The Marginalian
The Marginalian

Spam as Art

Spam. The very use of the word sends most people cringing. (Not to mention its use here pretty much ensures our weekly newsletter won’t reach its recipients this week.) But count on artists to take life’s most cringe-inducing lemons and make beautiful lemonade. Today, we look at three fantastic spam-inspired art projects.

SPAM ONE-LINERS

From London-based illustrator Linzie Hunter comes Spam One-Liners — a gorgeous, colorful set of hand-lettering based on spam email subject lines in Linzie’s inbox.

From your usual slew of local chicks, weightloss aids and humorously poor euphemisms for ED to more the more cryptic, let’s-try-to-trick-you-into-opening-this-by-confusing-you efforts, the series is as wildly wonderful as its inspiration is maddeningly annoying.

Much to our delight, Hunter has published the illustrations in Secret Weapon — a collection of 30 terrific hand-painted, spam-inspired postcards that transform junk mail into a kind of postmodern poetry.

Select prints are also available on 20×200. (Which continues to top our list of places to buy affordable art.)

SPAM FLOWERS

Romanian artist Alex Dragulescu creates “dynamic for the people.” His Spam Plants series consists of incredible generative sculptures based on the text of spam messages.

His work reminds us of binary sculptor Paul Prudence, whom we featured more than two years ago.

See more of Dragulesco’s projects for even more generative fascination.

SPAMGHETTO

Instead of sweeping junk mail under their proverbial carpet, design getup ToDo decided to put it on their literal wall.
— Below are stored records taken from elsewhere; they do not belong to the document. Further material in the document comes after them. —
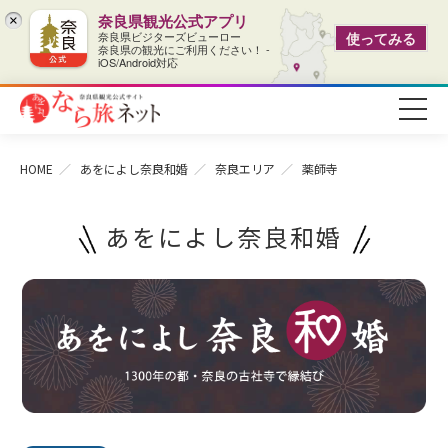
奈良県観光公式アプリ
×
奈良県ビジターズビューロー
使ってみる
奈良県の観光にご利用ください！ -
iOS/Android対応
HOME
あをによし奈良和婚
奈良エリア
薬師寺
あをによし奈良和婚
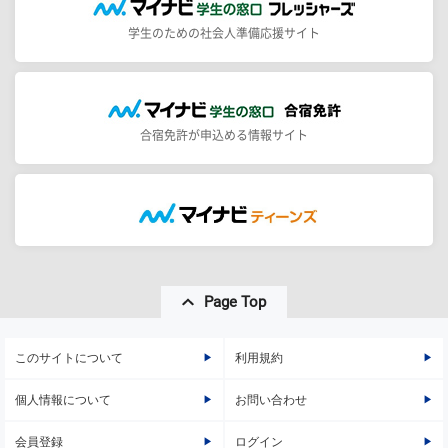
学生のための社会人準備応援サイト
合宿免許が申込める情報サイト
Page Top
このサイトについて
利用規約
個人情報について
お問い合わせ
会員登録
ログイン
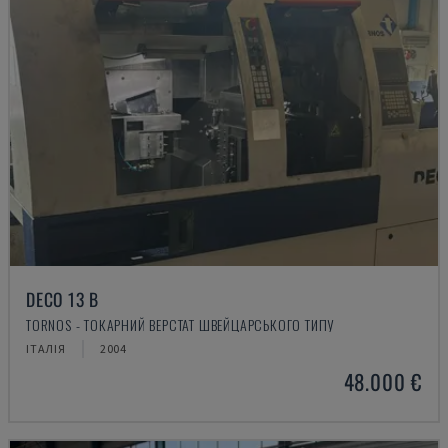
DECO 13 B
TORNOS - ТОКАРНИЙ ВЕРСТАТ ШВЕЙЦАРСЬКОГО ТИПУ
ІТАЛІЯ
2004
48.000 €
Spamghetto is a gorgeous typographic wallpaper rendered via generative software and completely customizable so it wraps around any objects and shapes on your wall’s surface.

Spamghetto is like a designer Wordle for your junk folder. We’d actually love to get a version based on real, personal emails — how lovely would it be to have emails from your friends and family covering your walls with typographic goodness?